On-call management: what is it and how to improve it?

Miroslav Lazovic
Backend TL@Neon and Dev. Advocate @Holycode

Modern software engineers have many responsibilities – and one of them is dealing with incidents. However, incidents can happen anytime, which means that engineers will have to be available outside of working hours. This brings us to the concept of on-call management.

What is on-call management?

Let’s look at one definition found on the LinkedIn Engineering blog:

“On-call employees are responsible for monitoring systems, responding to alerts or notifications, and resolving issues as quickly as possible. In a typical on-call system, employees are assigned to a rotating schedule, where they take turns being available outside of their regular work hours. During their on-call shift, employees are expected to be reachable and responsive in case of any issues or emergencies.”

What we know about on-call management

From my personal experience, being a part of the on-call procedure is probably one of the aspects of the job that people like the least. Some people don’t like being available outside of working hours. Others are afraid of having to deal with stressful situations. But in many cases, the main reason for the negativity towards the on-call policy is the feeling that the person who must deal with the incident will not know what to do. And that truly is a horrible position. Especially in stressful situations, where you must deal with the issue in a timely manner and maintain communication with many stakeholders (which is always true for larger incidents that have an impact on business).

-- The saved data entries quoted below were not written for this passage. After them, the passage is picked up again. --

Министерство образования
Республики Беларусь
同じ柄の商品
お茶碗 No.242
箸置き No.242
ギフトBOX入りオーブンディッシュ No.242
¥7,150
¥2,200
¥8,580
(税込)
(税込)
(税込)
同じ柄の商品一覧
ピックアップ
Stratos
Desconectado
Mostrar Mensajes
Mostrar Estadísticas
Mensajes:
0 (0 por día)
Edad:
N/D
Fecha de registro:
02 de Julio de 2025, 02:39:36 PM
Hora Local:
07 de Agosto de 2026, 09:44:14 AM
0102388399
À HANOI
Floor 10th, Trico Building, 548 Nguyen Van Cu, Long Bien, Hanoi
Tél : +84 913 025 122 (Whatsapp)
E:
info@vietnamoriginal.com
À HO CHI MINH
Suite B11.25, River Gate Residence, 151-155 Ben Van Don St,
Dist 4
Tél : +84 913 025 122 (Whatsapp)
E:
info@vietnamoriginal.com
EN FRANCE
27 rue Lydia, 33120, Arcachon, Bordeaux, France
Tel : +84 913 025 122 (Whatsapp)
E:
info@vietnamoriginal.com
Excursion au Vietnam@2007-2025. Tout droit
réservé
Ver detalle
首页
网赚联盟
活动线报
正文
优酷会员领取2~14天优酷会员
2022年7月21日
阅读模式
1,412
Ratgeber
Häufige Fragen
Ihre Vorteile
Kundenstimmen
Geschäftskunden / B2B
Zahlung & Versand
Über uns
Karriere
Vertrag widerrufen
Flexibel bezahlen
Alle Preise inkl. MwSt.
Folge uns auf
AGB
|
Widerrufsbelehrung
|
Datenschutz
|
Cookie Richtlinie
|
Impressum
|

But it doesn’t have to be that way – if you get your on-call procedure in order. And it is usually the bad on-call management that is the main cause for concern and fear. Badly designed on-call policy will also have an impact on overall confidence of the engineering team, because they won’t be able to deal with incidents in a proper way. Or to describe it even more bluntly: “It is engineering’s responsibility to be on call and own their code. It is management’s responsibility to make sure that on-call does not suck. This is a handshake, it goes both ways, and if you do not hold up your end they should quit and leave you.”

But first, before we try to figure out how to improve the on-call policy and make it more manageable, let’s discuss what dealing with the incident usually involves.

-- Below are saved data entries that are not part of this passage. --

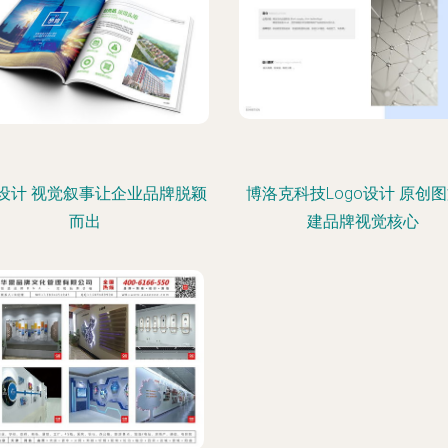
设计 视觉叙事让企业品牌脱颖
博洛克科技Logo设计 原创
而出
建品牌视觉核心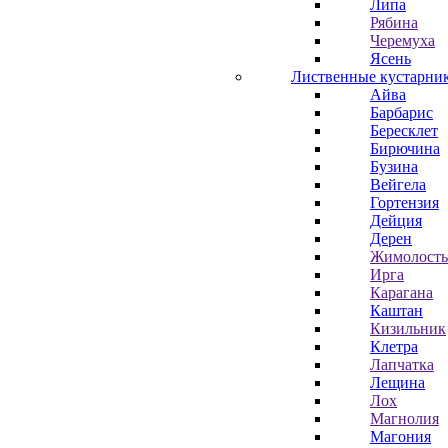
Липа
Рябина
Черемуха
Ясень
Лиственные кустарни
Айва
Барбарис
Бересклет
Бирючина
Бузина
Вейгела
Гортензия
Дейция
Дерен
Жимолость
Ирга
Карагана
Каштан
Кизильник
Клетра
Лапчатка
Лещина
Лох
Магнолия
Магония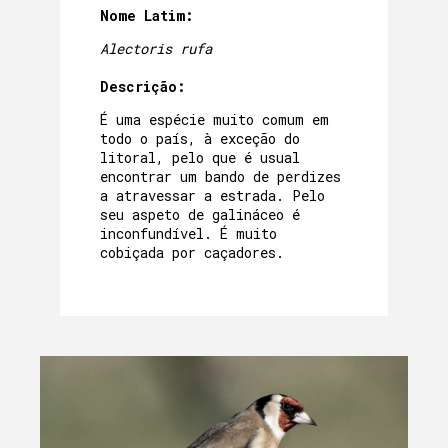
Nome Latim:
Alectoris rufa
Descrição:
É uma espécie muito comum em
todo o país, à exceção do
litoral, pelo que é usual
encontrar um bando de perdizes
a atravessar a estrada. Pelo
seu aspeto de galináceo é
inconfundível. É muito
cobiçada por caçadores.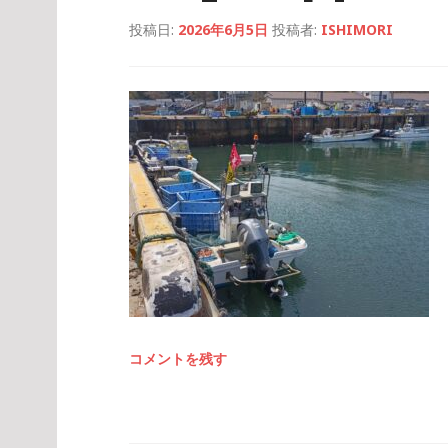
投稿日:
2026年6月5日
投稿者:
ISHIMORI
コメントを残す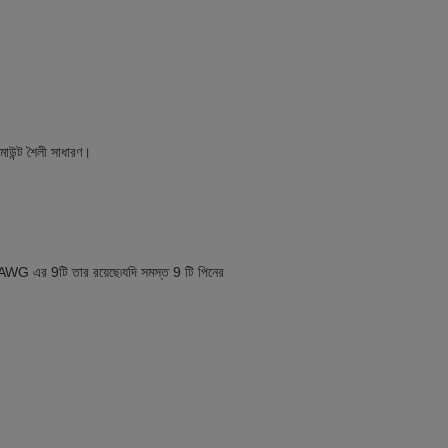
ট মাউন্ট শৈলী সাধারণ।
AWG এর 9টি তার রয়েছে৷যদি সমস্ত 9 টি পিনের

OK, I got an alert! What should I do?

If there’s an incident and you are the one who needs to respond to an alert, what are the realistic expectations – what can you do? This might depend on the incident. Some of them might require much more effort than the others. But in general it all comes down to these 3 things:

Finding out what’s going on

This phase depends on your alerting, as well as the level of logging and monitoring that you have in place. If you have a sufficient level of information, it should be relatively easy to figure out which part of the system is failing and why. Of course, if this is not the case, this will be a struggle. And you will lose precious time trying to figure out what is going on.

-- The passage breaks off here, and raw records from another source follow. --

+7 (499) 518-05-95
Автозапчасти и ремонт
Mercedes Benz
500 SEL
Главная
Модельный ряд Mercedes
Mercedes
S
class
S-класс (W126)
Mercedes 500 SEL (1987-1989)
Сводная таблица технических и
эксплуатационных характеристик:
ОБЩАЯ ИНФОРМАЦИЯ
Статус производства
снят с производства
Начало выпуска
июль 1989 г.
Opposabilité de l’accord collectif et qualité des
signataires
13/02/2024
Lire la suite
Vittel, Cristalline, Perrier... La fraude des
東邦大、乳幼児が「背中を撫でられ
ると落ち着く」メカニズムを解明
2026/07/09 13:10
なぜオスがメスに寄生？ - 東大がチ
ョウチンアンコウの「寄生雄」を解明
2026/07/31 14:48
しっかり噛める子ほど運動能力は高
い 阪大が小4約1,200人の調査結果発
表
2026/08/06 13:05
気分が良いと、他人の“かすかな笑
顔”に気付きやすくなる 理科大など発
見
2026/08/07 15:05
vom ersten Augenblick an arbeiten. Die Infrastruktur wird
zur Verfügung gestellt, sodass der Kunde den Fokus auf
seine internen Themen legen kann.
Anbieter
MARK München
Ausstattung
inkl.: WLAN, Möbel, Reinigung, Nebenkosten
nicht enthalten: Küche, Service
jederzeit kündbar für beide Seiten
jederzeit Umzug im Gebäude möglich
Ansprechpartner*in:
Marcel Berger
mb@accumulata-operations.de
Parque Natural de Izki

Trying to recover the affected part of the system

This phase – the remediation – largely depends on what it is that you need to do to fully recover the system. Or if you can’t fully recover it, bring it back to some acceptable level of service. Sometimes this will involve fixing a bug and deploying a hotfix. It might also require restoring a database, or simply restarting the application. Whatever it is that you need to do, you will greatly benefit from having a good documentation on how to perform most of the procedures that are critical for this phase. For example: releasing and deploying the latest version of application, restoring database backup, performing failover, etc. There will be more information on this later in this article.

Follow-up actions

This is something that happens after you deal with the problem. It is a range of activities that should help in either resolving the problem completely or preventing the problem from happening again. This might require writing a patch or fixing a bug, performing post mortem analysis, updating documentation based on some specific thing you notice during the incident, etc.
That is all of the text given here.